Aim of the exercise: A single number is required: the count of lines in the entries below that include the word "Zubehör".

═════ Record excerpts

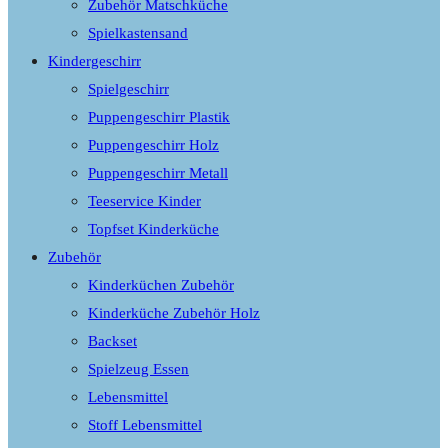
Zubehör Matschküche
Spielkastensand
Kindergeschirr
Spielgeschirr
Puppengeschirr Plastik
Puppengeschirr Holz
Puppengeschirr Metall
Teeservice Kinder
Topfset Kinderküche
Zubehör
Kinderküchen Zubehör
Kinderküche Zubehör Holz
Backset
Spielzeug Essen
Lebensmittel
Stoff Lebensmittel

══════════

Response to the task: 4